◆ WHAT IS NEEDED ◆
Go through the data below. List every line that holds the word "mobile".

____

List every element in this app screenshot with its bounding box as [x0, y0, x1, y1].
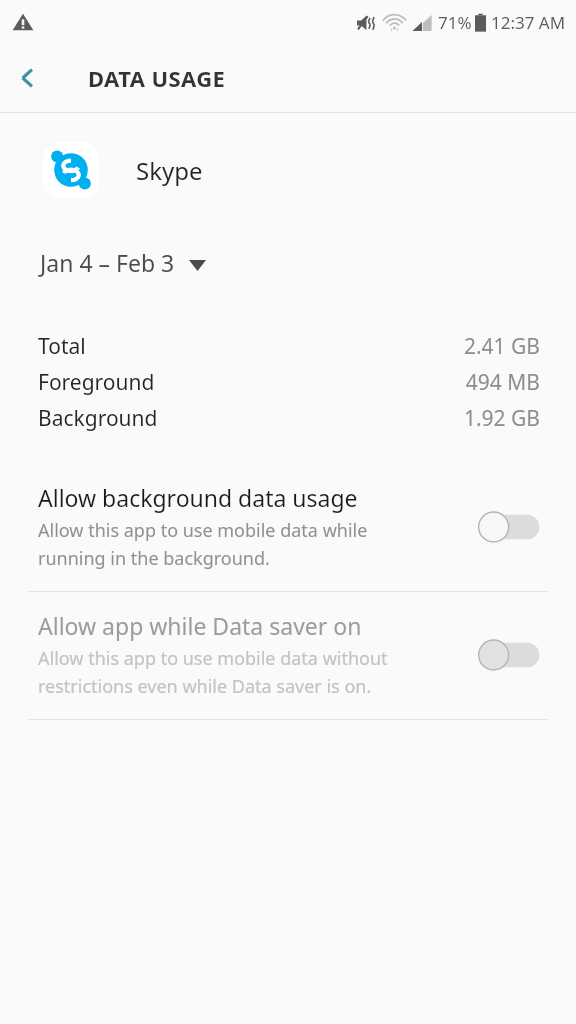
staticText: Foreground [38, 368, 155, 397]
staticText: restrictions even while Data saver is on… [38, 674, 372, 699]
button[interactable]: Allow app while Data saver on [0, 592, 576, 719]
staticText: 71% [438, 11, 472, 34]
staticText: 1.92 GB [463, 404, 540, 433]
button[interactable]: Skype [0, 141, 576, 199]
staticText: Total [38, 332, 86, 361]
button[interactable]: Toggle [476, 512, 542, 542]
button[interactable]: Allow background data usage [0, 464, 576, 591]
staticText: Allow this app to use mobile data while [38, 518, 368, 543]
staticText: 2.41 GB [463, 332, 540, 361]
button[interactable]: Jan 4 – Feb 3 [0, 243, 226, 282]
staticText: Jan 4 – Feb 3 [40, 247, 175, 278]
button[interactable]: Back [0, 50, 56, 106]
staticText: Skype [136, 154, 203, 187]
staticText: DATA USAGE [88, 63, 226, 93]
staticText: 12:37 AM [491, 11, 566, 34]
staticText: Allow this app to use mobile data withou… [38, 646, 388, 671]
staticText: Background [38, 404, 158, 433]
staticText: running in the background. [38, 546, 270, 571]
button[interactable]: Toggle [476, 640, 542, 670]
staticText: 494 MB [465, 368, 540, 397]
staticText: Allow background data usage [38, 482, 358, 513]
staticText: Allow app while Data saver on [38, 610, 362, 641]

____

◆ YOUR RESPONSE ◆
staticText: Allow this app to use mobile data while [38, 518, 368, 543]
staticText: Allow this app to use mobile data withou… [38, 646, 388, 671]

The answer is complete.